Essentialism: The Disciplined Pursuit of Less Hardcover by Greg McKeown (Crown Business;)


The poet Mary Oliver wrote “Tell me what is it you plan to do with your one wild and precious life?”

This quote from Essentialism maybe sums up the core messages that the author Greg McKeon is conveying to the reader.


Have you ever felt the urge to declutter your work life?

Do you often find yourself stretched too thin?
 
Do you simultaneously feel overworked and underutilized?
 
Are you frequently busy but not productive?
 
Do you feel like your time is constantly being hijacked by other people’s agendas?
 
If you answered yes to any of these, the way out is the Way of the Essentialist.
 
The Way of the Essentialist isn’t about getting more done in less time. It’s about getting only the right things done.  It is not  a time management strategy, or a productivity technique. It is a systematic discipline for discerning what is absolutely essential, then eliminating everything that is not, so we can make the highest possible contribution towards the things that really matter.  

By forcing us to apply a more selective criteria for what is Essential, the disciplined pursuit of less empowers us to reclaim control of our own choices about where to spend our precious time and energy – instead of giving others the implicit permission to choose for us.

Essentialism is not one more thing – it’s a whole new way of doing everything. A must-read for any leader, manager, or individual who wants to do less, but better, and declutter and organize their own their lives, Essentialism is a movement whose time has come.


McKeown  then forces us to look at the 3 realities of individual choice, the prevalence of noise and the reality of tradeoffs.

To help achieve living a successful life of passionate purpose that is yours and yours alone he outlines 3 essential steps.

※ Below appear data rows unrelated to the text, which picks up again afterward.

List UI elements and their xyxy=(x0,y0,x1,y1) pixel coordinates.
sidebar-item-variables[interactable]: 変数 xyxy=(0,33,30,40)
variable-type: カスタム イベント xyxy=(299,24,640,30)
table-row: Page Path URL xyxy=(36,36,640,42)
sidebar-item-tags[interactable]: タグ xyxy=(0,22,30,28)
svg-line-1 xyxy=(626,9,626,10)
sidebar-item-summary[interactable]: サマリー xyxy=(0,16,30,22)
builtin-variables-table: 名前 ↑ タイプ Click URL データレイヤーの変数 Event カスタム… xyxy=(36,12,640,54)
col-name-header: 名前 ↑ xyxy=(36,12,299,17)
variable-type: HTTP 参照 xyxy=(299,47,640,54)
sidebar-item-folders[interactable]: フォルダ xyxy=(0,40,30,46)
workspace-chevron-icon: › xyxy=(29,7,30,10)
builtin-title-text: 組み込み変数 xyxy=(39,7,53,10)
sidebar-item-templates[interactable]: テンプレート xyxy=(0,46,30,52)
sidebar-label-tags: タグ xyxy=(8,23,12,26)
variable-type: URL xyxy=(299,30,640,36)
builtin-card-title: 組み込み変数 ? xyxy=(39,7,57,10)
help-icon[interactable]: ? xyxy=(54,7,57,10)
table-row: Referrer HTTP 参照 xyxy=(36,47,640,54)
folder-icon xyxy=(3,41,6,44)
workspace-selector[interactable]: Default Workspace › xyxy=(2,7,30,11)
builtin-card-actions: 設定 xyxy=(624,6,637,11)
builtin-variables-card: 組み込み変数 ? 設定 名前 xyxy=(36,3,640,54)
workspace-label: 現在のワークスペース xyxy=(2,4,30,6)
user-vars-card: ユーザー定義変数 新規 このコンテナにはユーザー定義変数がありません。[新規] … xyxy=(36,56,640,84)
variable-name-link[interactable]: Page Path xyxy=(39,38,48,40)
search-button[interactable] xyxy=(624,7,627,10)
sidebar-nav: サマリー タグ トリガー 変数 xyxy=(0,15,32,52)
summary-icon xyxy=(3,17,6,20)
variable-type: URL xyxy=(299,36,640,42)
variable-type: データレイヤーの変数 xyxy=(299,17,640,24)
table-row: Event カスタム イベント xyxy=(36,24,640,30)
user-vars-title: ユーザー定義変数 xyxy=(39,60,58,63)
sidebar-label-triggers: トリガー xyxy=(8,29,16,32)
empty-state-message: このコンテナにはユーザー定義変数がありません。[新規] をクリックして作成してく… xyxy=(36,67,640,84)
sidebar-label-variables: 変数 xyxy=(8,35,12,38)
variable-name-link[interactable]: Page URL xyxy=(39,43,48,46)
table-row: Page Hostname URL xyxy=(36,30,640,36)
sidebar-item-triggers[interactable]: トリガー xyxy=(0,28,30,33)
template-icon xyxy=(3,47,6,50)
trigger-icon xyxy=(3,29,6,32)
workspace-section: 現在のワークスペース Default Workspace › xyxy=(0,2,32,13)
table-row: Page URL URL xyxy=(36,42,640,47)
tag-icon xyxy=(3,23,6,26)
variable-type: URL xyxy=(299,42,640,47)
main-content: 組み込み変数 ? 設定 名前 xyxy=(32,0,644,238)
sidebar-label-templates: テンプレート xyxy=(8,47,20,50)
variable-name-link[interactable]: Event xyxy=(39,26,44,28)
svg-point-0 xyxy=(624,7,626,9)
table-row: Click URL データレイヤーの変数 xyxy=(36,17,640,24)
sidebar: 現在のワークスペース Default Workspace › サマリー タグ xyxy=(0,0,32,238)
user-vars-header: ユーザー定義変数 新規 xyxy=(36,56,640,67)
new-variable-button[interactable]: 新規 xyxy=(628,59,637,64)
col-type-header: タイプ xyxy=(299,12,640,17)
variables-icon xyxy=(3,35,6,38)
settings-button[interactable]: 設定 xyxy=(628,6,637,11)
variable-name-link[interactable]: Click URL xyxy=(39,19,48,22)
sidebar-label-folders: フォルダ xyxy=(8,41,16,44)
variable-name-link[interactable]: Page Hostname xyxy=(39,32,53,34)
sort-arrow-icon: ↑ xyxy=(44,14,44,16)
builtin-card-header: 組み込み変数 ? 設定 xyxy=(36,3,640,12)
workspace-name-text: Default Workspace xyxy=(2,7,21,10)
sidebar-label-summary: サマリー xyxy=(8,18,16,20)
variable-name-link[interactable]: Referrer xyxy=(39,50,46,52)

  • Explore – Discerning the the trivial many from the vital few
  • Eliminate – Cutting out the trivial many from the vital few
  • Execute – Removing obstacles and making execution effortless

The author wrote this book by blocking 8 hours a day without phones, email or other distractions to interrupt his priority of doing something important. This is something that is also explored in the book “Deep Work“.http://israelbookreview.blogspot.co.il/2017/11/deep-work-rules-for-focused-success-in.html

For me there is a genius and magic to routine. It eliminates distraction and creates focus. Focusing on these essentials can result in more clarity, control and joy.